In [0]:
%pip install awscli


In [0]:
%sh aws configure set region us-east-1

In [0]:
dbutils.library.restartPython()

The below backfill only collected files from the LA region. I need to collect from the elsewhere in addition, but I don't need to do a backfill on this right now. 

In [0]:
# import os
# import time
# import subprocess
# from pyspark.sql import SparkSession

# # Initialize the Spark session (Databricks automatically creates one)
# spark = SparkSession.builder.getOrCreate()

# # Read the Delta table that contains the location_id column.
# # Adjust the path as needed for your environment.
# delta_df = spark.read.format("delta").load("/Volumes/tabular/dataexpert/freshoats_capstone/la_sensors_delta_table")

# # Collect the location_ids into a Python list (assuming the column name is "location_id")
# location_ids = [row.location_id for row in delta_df.select("location_id").collect()]

# # Settings for the AWS S3 backfill
# year = '2025'
# month = '02'
# base_s3_path = "s3://openaq-data-archive/records/csv.gz/"

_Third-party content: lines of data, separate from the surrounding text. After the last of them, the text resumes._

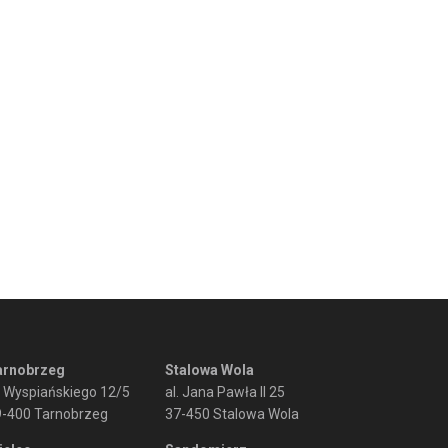
arnobrzeg
Stalowa Wola
. Wyspiańskiego 12/5
al. Jana Pawła II 25
9-400 Tarnobrzeg
37-450 Stalowa Wola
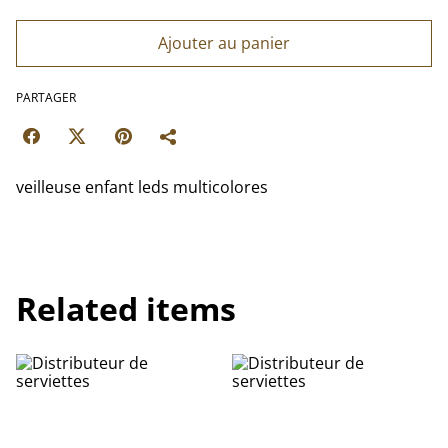
Ajouter au panier
PARTAGER
veilleuse enfant leds multicolores
Related items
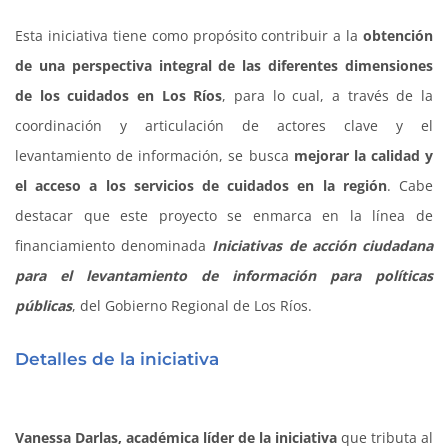
Esta iniciativa tiene como propósito contribuir a la
obtención
de una perspectiva integral de las diferentes dimensiones
de los cuidados en Los Ríos
, para lo cual, a través de la
coordinación y articulación de actores clave y el
levantamiento de información, se busca
mejorar la calidad y
el acceso a los servicios de cuidados en la región
. Cabe
destacar que este proyecto se enmarca en la línea de
financiamiento denominada
Iniciativas de acción ciudadana
para el levantamiento de información para políticas
públicas
, del Gobierno Regional de Los Ríos.
Detalles de la iniciativa
Vanessa Darlas, académica líder de la iniciativa
que tributa al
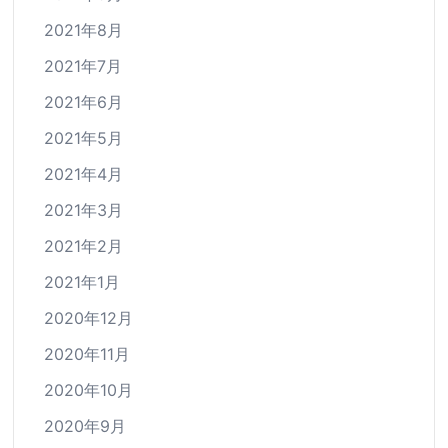
2021年8月
2021年7月
2021年6月
2021年5月
2021年4月
2021年3月
2021年2月
2021年1月
2020年12月
2020年11月
2020年10月
2020年9月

# # New folder in your volume where files will be saved
# local_base_dir = "/Workspace/Users/justin.papreck@gmail.com/AirQuality/AirQualityBackfill"

# # Create the new folder if it doesn't already exist
# if not os.path.exists(local_base_dir):
#     os.makedirs(local_base_dir)

# # Pause duration (in seconds) before retrying if an error is encountered
# retry_delay_sec = 60

# for loc_id in location_ids:
#     # Construct the S3 folder path for the specific location_id, year, and month
#     s3_path = f"{base_s3_path}locationid={loc_id}/year={year}/month={month}/"
    
#     # Create a subdirectory for this location within the new folder
#     local_dest = os.path.join(local_base_dir, f"location-{loc_id}")
#     if not os.path.exists(local_dest):
#         os.makedirs(local_dest)
    
#     # Build the AWS CLI command
#     command = f"aws s3 cp --no-sign-request --recursive {s3_path} {local_dest}"
#     print(f"Starting download for location {loc_id}")
#     print(f"Executing: {command}")
    
#     # Retry loop: if the command exits with a nonzero code (error), pause and retry.
#     while True:
#         result = subprocess.run(command, shell=True)
#         if result.returncode == 0:
#             print(f"Download for location {loc_id} completed successfully.\n")
#             break
#         else:
#             print(f"Error encountered for location {loc_id}. Pausing for {retry_delay_sec} seconds before retrying...\n")
#             time.sleep(retry_delay_sec)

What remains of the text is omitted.